Si tan solo no hubiera retirado su influencia militar hacía años.
Lo había abandonado casi todo al enterarse de que había engendrado a una hija.
Una hija que estaba destinada a morir en su hogar si él no la rescataba.
Y él acudió.
Había tenido la intención de llevarla a una vida de grandeza y lujo.
Ahora todo eso no eran más que ilusiones.
La madre de la niña le había dejado muy claro que su hija no quería verlo.
La madre de la niña no quería saber nada de él, aunque fue ella quien se le impuso.
—Has aprendido a hablar como un adulto.
Estoy seguro de que tu padre está muy orgulloso de ti, aunque tuvieras un desarrollo tardío.

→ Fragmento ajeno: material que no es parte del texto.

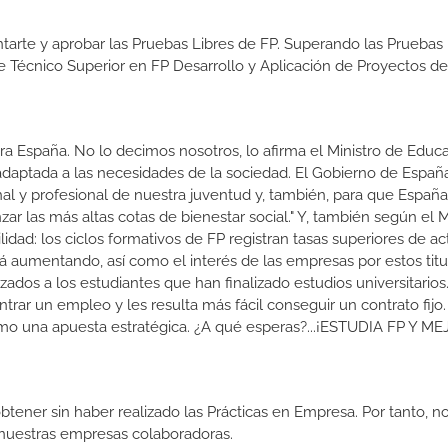
tarte y aprobar las Pruebas Libres de FP. Superando las Pruebas 
de Técnico Superior en FP Desarrollo y Aplicación de Proyectos de
a España. No lo decimos nosotros, lo afirma el Ministro de Educa
 adaptada a las necesidades de la sociedad. El Gobierno de Españ
nal y profesional de nuestra juventud y, también, para que Españ
r las más altas cotas de bienestar social." Y, también según el M
dad: los ciclos formativos de FP registran tasas superiores de ac
 aumentando, así como el interés de las empresas por estos titu
izados a los estudiantes que han finalizado estudios universitario
ar un empleo y les resulta más fácil conseguir un contrato fijo.
como una apuesta estratégica. ¿A qué esperas?...¡ESTUDIA FP Y M
btener sin haber realizado las Prácticas en Empresa. Por tanto, n
n nuestras empresas colaboradoras.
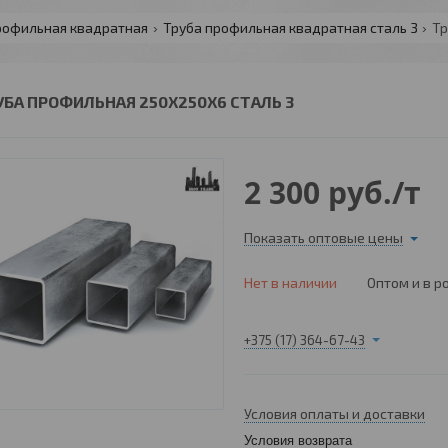
рофильная квадратная
Труба профильная квадратная сталь 3
Тр
УБА ПРОФИЛЬНАЯ 250Х250Х6 СТАЛЬ 3
2 300
руб.
/т
Показать оптовые цены
Нет в наличии
Оптом и в р
+375 (17) 364-67-43
Условия оплаты и доставки
Условия возврата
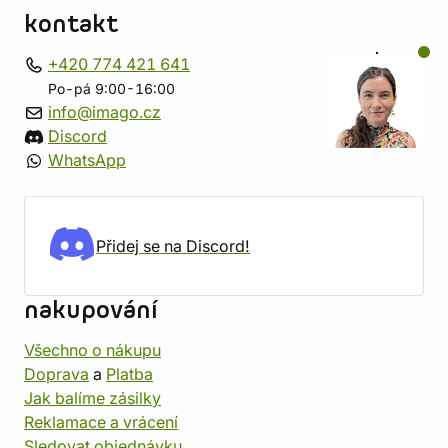
kontakt
+420 774 421 641
Po-pá 9:00-16:00
info@imago.cz
Discord
WhatsApp
Přidej se na Discord!
nakupování
Všechno o nákupu
Doprava
a
Platba
Jak balíme zásilky
Reklamace a vrácení
Sledovat objednávku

No pasa nada, de todos modos, solo necesitas tus manos.
Es la única parte útil de ti —dijo el Duque Li Taojun con ironía antes de mirar al cielo.
—He perdido demasiado tiempo conversando contigo, muchacho —suspiró el Duque Li Taojun, negando con la cabeza—.
Últimamente soy demasiado generoso al conversar con don nadies cuando normalmente soy mentor de niños de la realeza.
—Me alegro de que conozcas tu humilde posición —rio Li Wenmin y dijo—: No eres más que un perro que se aprovecha de la familia real.
Qué vergonzoso, pero supongo que es lo que se puede esperar de ser su perro guardián.
—Vamos, vamos, muchacho, te has precipitado.
¿Qué pasó, niño?
Solías aferrarte a mi pierna, rogándome que te enseñara todo lo que sé.
El rostro de Li Wenmin se ensombreció.
No se esperaba ese golpe directo.
Todo el mundo sabía que no solo él había pedido ser entrenado.
Li Minghua también lo había importunado al mismo tiempo.
—Ahora que has dominado técnicas por tu cuenta, ¿de verdad te crees el Maestro?
Sigues siendo un pupilo que solo es famoso por su apellido.
—¿Tan poca autoestima tienes que necesitas insultar a un «pupilo» que ha logrado muchas más cosas de las que tú jamás lograste?
—suspiró Li Wenmin, negando con la cabeza en señal de desaprobación.
El Duque Li Taojun dio un paso amenazante hacia adelante.
—Tú y yo sabemos perfectamente por qué abandoné mi puesto en el ejército.
Tu padre tuvo algo que ver.
¡No me tientes a revelar todos sus secretos más oscuros, como usar a mi propia hija en mi contra!
Li Xueyue se estremeció.
No esperaba oír la palabra «hija» salir de su boca.
De repente, sus ojos se abrieron como platos.
Un momento.
¡¿Significaba eso que él lo supo todo el tiempo?!